A study of close to 6,000 such patients from 40 countries, including Singapore, has shown that the drug, called telmisartan, cut their risk of suffering and dying from a heart attack or stroke by 13 per cent over five years.
People at high risk of a heart attack or stroke are those who have already had either one of these, as well as those who have had heart bypasses or other procedures to unclog their arteries, and those who have organ damage from diabetes.
Such individuals are usually given drugs from the class called angiotensin-converting enzyme (ACE) inhibitors.
But about a third of patients here have to stop taking this type of medication because it brings on a bad cough.
The study has shown that telmisartan can be used as a substitute drug for such patients because it offers similar protection but fewer side effects.
In the study, on top of any existing medication they were on, half the patients took one pill of telmisartan a day, while the other half took a placebo.
Two in 10 patients had to stop taking it because their blood pressure became too low, or they fainted or had diarrhoea.
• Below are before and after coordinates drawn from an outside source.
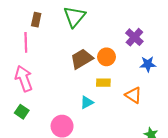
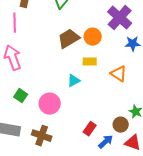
purple cross: (134, 37) -> (120, 18), size x1.4
green square: (22, 112) -> (21, 96), moved

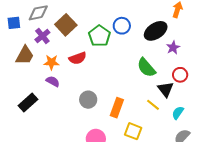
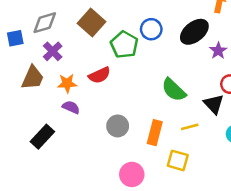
brown square: (66, 25) -> (91, 23), moved
green semicircle: (146, 68) -> (174, 90), moved
yellow line: (153, 105) -> (190, 127), moved, turned -48

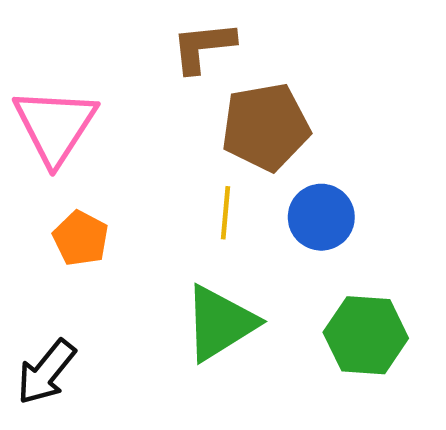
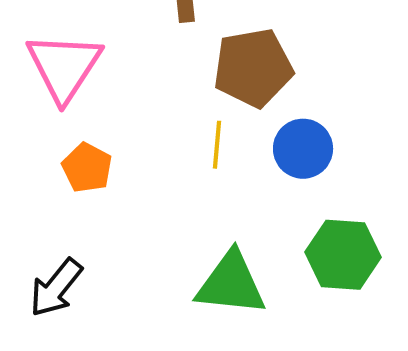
green triangle: (220, 323) -> (231, 284), moved, turned 38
About the same number had to stop taking the placebo.
Telmisartan has traditionally been used only to lower high blood pressure.
Based on the results of the study, doctors should now consider prescribing it to high-risk patients who cannot take ACE inhibitors - even if they do not have high blood pressure, said Dr Bernard Kwok, 42, a senior consultant from the National Heart Centre who conducted the study on patients here.
The downside to telmisartan, however, is that it is more expensive than ACE inhibitors. A month's supply costs $40 to $50, against $9 for cheaper brands of ACE inhibitors.
This is why telmisartan will not replace ACE inhibitors for all types of patients, Dr Kwok said.
Investment manager C.S. Teo, 44, switched from taking an ACE inhibitor to telmisartan three months ago, even though he does not have high blood pressure and has to pay $6 more a month.
He had been troubled by a dry cough that came and went during the more than a year he had been on an ACE inhibitor.
He said: 'Telmisartan doesn't cost much more, and there's no cough now.'
Dr Kwok presented the study results here yesterday at a press conference called by telmisartan's manufacturer, Boehringer Ingelheim.